**REQUIRED ACTION:** Since pictures do not belong in the copy, please repeat every record below exactly without them.

**Page-level text extractions:**
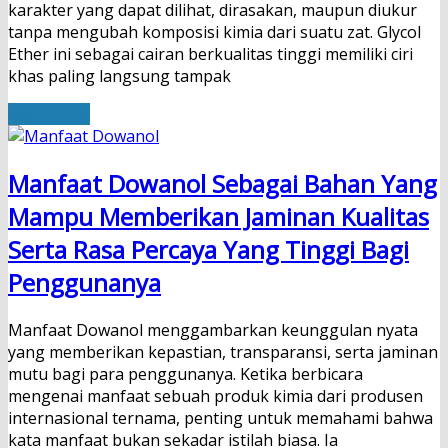
karakter yang dapat dilihat, dirasakan, maupun diukur
tanpa mengubah komposisi kimia dari suatu zat. Glycol
Ether ini sebagai cairan berkualitas tinggi memiliki ciri
khas paling langsung tampak
Read More
Manfaat Dowanol Sebagai Bahan Yang
Mampu Memberikan Jaminan Kualitas
Serta Rasa Percaya Yang Tinggi Bagi
Penggunanya
Manfaat Dowanol menggambarkan keunggulan nyata
yang memberikan kepastian, transparansi, serta jaminan
mutu bagi para penggunanya. Ketika berbicara
mengenai manfaat sebuah produk kimia dari produsen
internasional ternama, penting untuk memahami bahwa
kata manfaat bukan sekadar istilah biasa. Ia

**EXERCISE OUTPUT:**
karakter yang dapat dilihat, dirasakan, maupun diukur
tanpa mengubah komposisi kimia dari suatu zat. Glycol
Ether ini sebagai cairan berkualitas tinggi memiliki ciri
khas paling langsung tampak
Read More
Manfaat Dowanol Sebagai Bahan Yang
Mampu Memberikan Jaminan Kualitas
Serta Rasa Percaya Yang Tinggi Bagi
Penggunanya
Manfaat Dowanol menggambarkan keunggulan nyata
yang memberikan kepastian, transparansi, serta jaminan
mutu bagi para penggunanya. Ketika berbicara
mengenai manfaat sebuah produk kimia dari produsen
internasional ternama, penting untuk memahami bahwa
kata manfaat bukan sekadar istilah biasa. Ia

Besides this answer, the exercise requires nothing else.